**Prompt:** In the material below, some lines carry "anche". Copy each such line.

**Extracted information:**

^^^^^^^^

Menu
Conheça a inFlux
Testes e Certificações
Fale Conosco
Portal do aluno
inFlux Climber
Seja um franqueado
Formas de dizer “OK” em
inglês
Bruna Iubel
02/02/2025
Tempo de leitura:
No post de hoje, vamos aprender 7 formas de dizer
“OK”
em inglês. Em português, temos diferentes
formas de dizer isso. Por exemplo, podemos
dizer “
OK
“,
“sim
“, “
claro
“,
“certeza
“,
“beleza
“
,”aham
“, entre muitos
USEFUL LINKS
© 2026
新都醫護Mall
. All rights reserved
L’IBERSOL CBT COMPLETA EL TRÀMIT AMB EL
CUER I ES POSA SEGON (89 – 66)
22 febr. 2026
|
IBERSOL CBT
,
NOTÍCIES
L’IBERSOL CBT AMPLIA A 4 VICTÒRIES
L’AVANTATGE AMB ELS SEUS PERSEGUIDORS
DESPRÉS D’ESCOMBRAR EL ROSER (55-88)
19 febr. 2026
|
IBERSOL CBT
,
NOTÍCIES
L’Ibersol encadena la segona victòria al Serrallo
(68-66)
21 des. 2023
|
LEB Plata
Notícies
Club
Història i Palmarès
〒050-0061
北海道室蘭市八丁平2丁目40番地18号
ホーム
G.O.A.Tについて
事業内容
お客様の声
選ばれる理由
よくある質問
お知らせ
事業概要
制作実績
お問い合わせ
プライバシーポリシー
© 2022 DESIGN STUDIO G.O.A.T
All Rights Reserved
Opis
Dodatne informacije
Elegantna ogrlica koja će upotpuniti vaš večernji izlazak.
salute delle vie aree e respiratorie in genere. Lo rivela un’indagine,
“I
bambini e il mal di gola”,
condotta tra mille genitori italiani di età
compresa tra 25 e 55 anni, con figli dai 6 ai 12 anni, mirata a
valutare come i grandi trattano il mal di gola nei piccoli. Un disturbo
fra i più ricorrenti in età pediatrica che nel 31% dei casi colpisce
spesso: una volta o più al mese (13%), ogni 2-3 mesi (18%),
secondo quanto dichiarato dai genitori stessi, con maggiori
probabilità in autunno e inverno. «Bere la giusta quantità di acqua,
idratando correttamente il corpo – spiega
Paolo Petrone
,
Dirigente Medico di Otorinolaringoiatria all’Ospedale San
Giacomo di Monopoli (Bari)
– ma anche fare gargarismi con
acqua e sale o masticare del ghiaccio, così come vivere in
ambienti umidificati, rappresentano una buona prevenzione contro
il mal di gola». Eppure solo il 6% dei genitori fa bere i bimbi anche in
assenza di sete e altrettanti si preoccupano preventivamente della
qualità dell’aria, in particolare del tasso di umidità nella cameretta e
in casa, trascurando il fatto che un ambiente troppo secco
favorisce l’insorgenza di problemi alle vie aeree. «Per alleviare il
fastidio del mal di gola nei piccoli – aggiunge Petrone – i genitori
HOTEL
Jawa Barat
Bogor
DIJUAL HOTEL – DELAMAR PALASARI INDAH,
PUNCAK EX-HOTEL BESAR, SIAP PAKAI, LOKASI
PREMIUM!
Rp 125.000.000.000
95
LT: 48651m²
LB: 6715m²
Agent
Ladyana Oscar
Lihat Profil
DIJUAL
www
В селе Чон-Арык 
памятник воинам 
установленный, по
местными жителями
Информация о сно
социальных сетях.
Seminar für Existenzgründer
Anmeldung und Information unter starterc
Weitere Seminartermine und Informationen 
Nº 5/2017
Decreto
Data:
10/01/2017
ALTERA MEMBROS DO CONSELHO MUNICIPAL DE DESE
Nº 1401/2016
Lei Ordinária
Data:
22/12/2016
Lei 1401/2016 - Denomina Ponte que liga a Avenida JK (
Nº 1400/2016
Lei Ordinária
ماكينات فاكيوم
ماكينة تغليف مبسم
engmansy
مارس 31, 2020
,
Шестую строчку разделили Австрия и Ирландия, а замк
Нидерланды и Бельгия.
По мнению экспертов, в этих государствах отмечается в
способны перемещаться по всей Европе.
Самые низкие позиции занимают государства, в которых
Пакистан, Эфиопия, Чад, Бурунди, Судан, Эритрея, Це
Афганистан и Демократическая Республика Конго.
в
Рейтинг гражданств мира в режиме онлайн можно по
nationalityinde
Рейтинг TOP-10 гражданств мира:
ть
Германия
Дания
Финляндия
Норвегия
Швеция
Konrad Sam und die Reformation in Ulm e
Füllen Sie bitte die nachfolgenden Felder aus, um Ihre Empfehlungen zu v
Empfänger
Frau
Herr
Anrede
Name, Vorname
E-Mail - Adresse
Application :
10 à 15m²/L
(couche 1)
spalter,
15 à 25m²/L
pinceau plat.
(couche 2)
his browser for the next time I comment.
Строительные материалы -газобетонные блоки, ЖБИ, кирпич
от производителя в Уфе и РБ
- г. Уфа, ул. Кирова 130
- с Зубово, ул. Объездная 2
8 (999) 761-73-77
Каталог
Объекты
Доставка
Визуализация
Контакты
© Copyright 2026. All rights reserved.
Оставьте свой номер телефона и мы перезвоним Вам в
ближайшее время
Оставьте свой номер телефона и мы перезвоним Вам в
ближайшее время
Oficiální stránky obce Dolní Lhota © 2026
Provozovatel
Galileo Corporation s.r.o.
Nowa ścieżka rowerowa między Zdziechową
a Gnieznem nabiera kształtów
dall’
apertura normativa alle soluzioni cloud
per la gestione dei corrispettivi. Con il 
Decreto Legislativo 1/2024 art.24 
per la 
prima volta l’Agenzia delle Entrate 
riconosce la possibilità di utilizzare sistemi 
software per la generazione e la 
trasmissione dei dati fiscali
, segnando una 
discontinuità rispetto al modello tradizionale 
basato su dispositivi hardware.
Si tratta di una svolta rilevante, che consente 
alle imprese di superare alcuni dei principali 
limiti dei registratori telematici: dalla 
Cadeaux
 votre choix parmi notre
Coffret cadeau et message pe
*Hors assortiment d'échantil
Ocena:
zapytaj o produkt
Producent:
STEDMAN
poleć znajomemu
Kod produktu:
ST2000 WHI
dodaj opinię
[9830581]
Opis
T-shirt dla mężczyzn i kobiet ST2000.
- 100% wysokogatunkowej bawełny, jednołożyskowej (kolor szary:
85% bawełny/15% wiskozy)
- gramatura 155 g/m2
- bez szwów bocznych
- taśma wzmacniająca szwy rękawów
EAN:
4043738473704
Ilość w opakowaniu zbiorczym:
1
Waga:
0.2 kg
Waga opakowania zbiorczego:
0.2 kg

^^^^^^^^

**Problem solution:**
– ma anche fare gargarismi con
il mal di gola». Eppure solo il 6% dei genitori fa bere i bimbi anche in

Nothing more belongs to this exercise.